### TASK INSTRUCTIONS
Copy out each line of the material in which the word "cicatrice" can be found.

(EXTRACTED RECORDS)

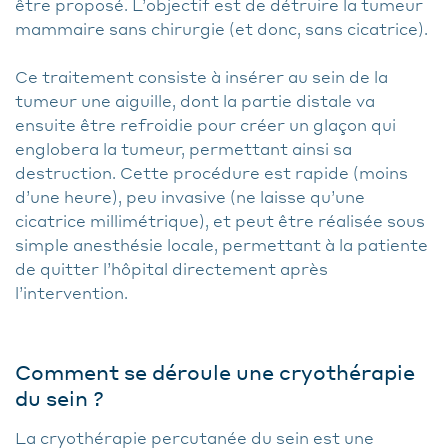
être proposé. L’objectif est de détruire la tumeur
mammaire sans chirurgie (et donc, sans cicatrice).
Ce traitement consiste à insérer au sein de la
tumeur une aiguille, dont la partie distale va
ensuite être refroidie pour créer un glaçon qui
englobera la tumeur, permettant ainsi sa
destruction. Cette procédure est rapide (moins
d’une heure), peu invasive (ne laisse qu’une
cicatrice millimétrique), et peut être réalisée sous
simple anesthésie locale, permettant à la patiente
de quitter l’hôpital directement après
l’intervention.
Comment se déroule une cryothérapie
du sein ?
La cryothérapie percutanée du sein est une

(End EXTRACTED RECORDS)

### EXERCISE OUTPUT
mammaire sans chirurgie (et donc, sans cicatrice).
cicatrice millimétrique), et peut être réalisée sous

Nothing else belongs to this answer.